Quick Read
- The KOSPI index dropped 8.1% on Monday, triggering an automatic 20-minute trading halt.
- The decline is driven by fears of an oil supply shock following attacks on Middle Eastern energy infrastructure.
- South Korea is highly vulnerable to the crisis, as it relies on the Middle East for 70% of its crude oil imports.
SEOUL (Azat TV) – Trading on South Korea’s benchmark KOSPI index was briefly suspended on Monday after a sharp 8.1% decline triggered emergency market circuit breakers. The historic sell-off follows a weekend of escalating military engagement between the United States, Israel, and Iran, which has sent global energy markets into a state of heightened volatility.
Escalation in the Middle East Hits Asian Markets
The market instability follows reports that Israeli air strikes targeted Iranian oil infrastructure, while Iranian forces engaged in drone and missile strikes against regional energy facilities. Investors are particularly alarmed by reports that Iran has begun targeting vessels passing through the Strait of Hormuz, a critical maritime chokepoint that accounts for approximately 20% of global oil consumption. As a result, Brent crude prices surged to levels not seen since the onset of the Russia-Ukraine conflict in 2022.

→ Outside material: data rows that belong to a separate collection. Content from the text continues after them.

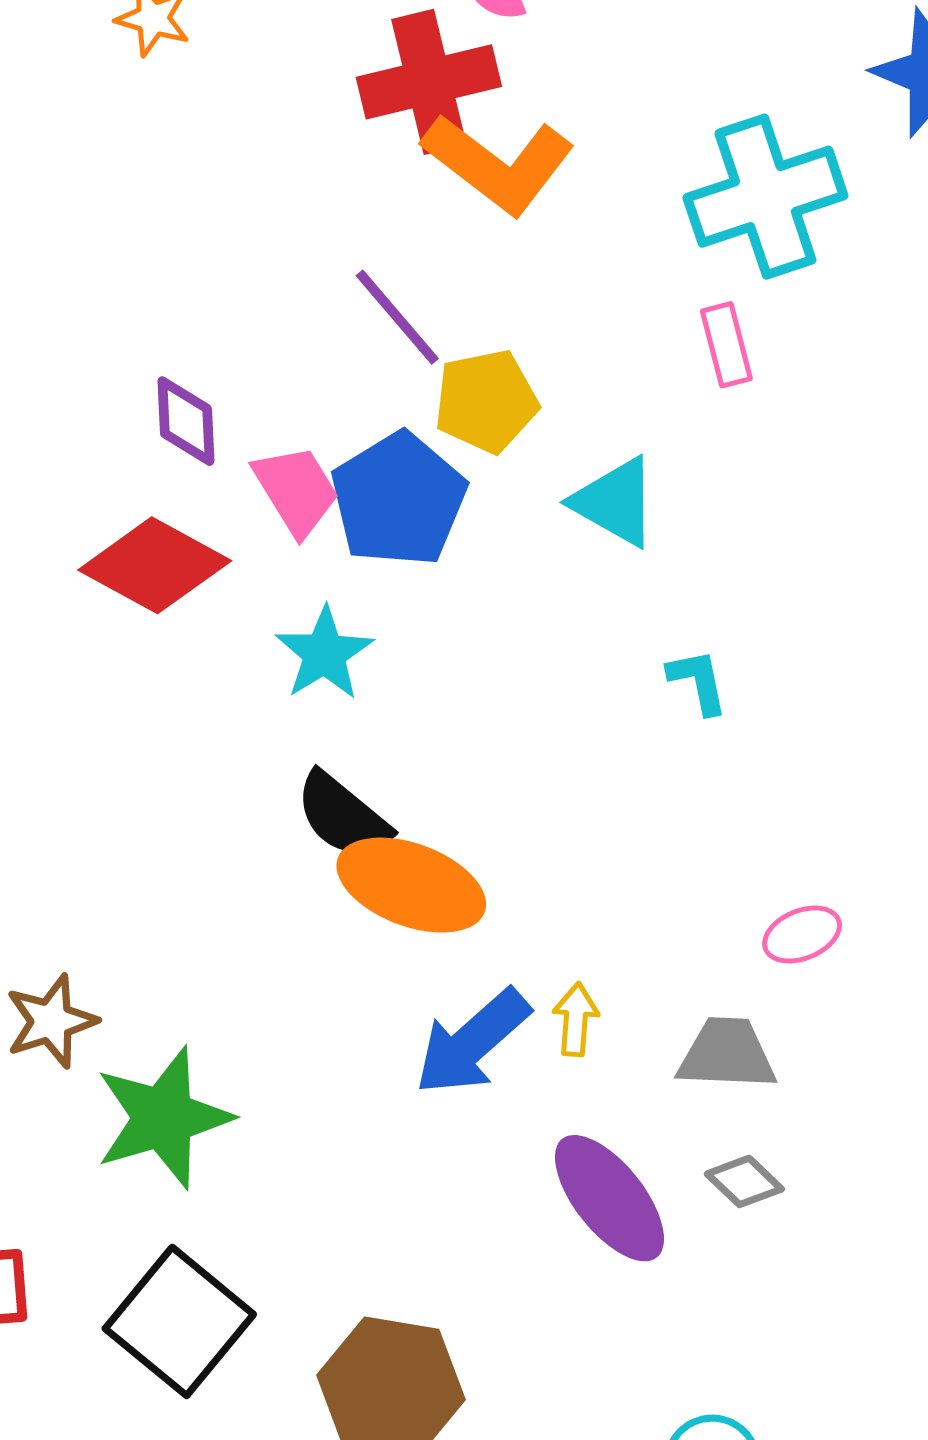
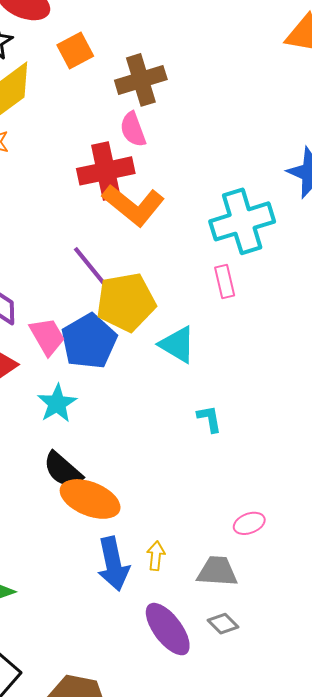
yellow pentagon: (486, 401) -> (126, 302), size x1.4
blue arrow: (472, 1042) -> (113, 564), turned -62

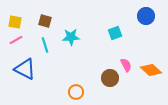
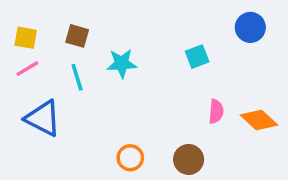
pink semicircle: (126, 65) -> (216, 111), turned 32
brown circle: (110, 78) -> (189, 159), moved

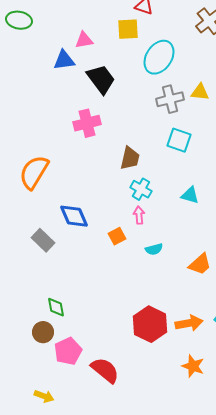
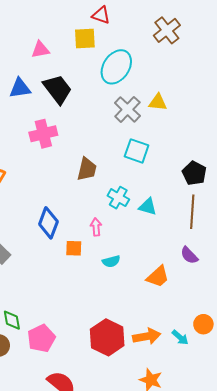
blue triangle: (64, 60) -> (20, 88), moved
gray cross: (170, 99) -> (127, 109), turned -32
cyan cross: (141, 189) -> (118, 198), moved
blue diamond: (74, 216) -> (48, 223), moved, turned 44
orange square: (117, 236) -> (74, 248), turned 30
pink pentagon: (68, 351) -> (41, 338), moved

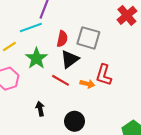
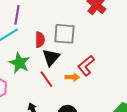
red L-shape: (104, 75) -> (86, 66), turned 45
red line: (61, 80) -> (46, 79), turned 36

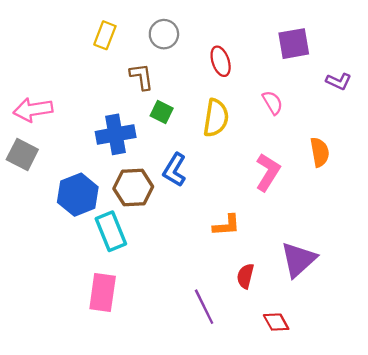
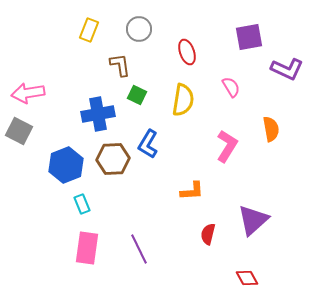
purple L-shape: (339, 81) -> (287, 69), size x1.5
cyan rectangle: (111, 231) -> (82, 204), moved, size x0.6
purple line: (204, 307) -> (139, 249), moved
red diamond: (276, 322) -> (247, 278), moved

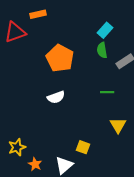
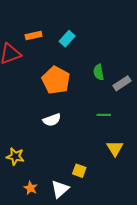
cyan rectangle: (105, 30) -> (67, 39), moved
yellow star: (17, 147) -> (15, 156), moved, turned 30

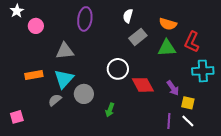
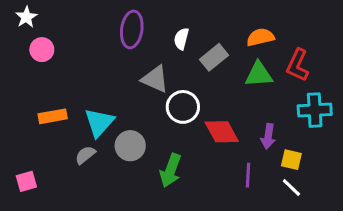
white semicircle: (128, 16) -> (181, 39), moved
orange semicircle: (168, 24) -> (260, 37), turned 150
pink circle: (36, 26) -> (42, 50), moved
gray triangle: (65, 51) -> (155, 79), moved, turned 30
purple arrow: (173, 88) -> (268, 136), turned 42
green arrow: (110, 110) -> (171, 171), size x1.5
purple line: (169, 121) -> (248, 175), moved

KOSPI Vulnerability and Tech Sector Decline
South Korea is uniquely sensitive to these developments, as the nation imports roughly 70% of its crude oil from the Middle East. The resulting energy shock has disproportionately affected the KOSPI, which had enjoyed a significant rally earlier this year. Memory chip giants Samsung Electronics and SK Hynix, which were primary drivers of the index’s year-to-date gains, saw their shares slump by 10% to 12% in morning trade. The KOSPI is now down more than 16% since the conflict in the region began.
Market Response and Future Outlook
The Korea Exchange activated a ‘sidecar’ mechanism early Monday to curb program trading before the index’s deeper plunge necessitated a full 20-minute trading halt. While the immediate reaction has been severe, some financial analysts are urging caution against long-term panic. Goldman Sachs analysts noted that the current decline should be viewed in the context of the index’s exceptional 176% growth since April 2025. Similarly, Eli Lee of the Bank of Singapore suggested that while geopolitical events trigger knee-jerk risk-off responses, markets typically recover once the initial uncertainty regarding energy supply stabilizes.
While current market volatility is driven by the immediate threat of a supply-side oil shock, the depth of the KOSPI’s correction reflects a broader structural anxiety regarding South Korea’s energy dependency and the potential for a prolonged inflationary environment if the Persian Gulf crisis remains unresolved.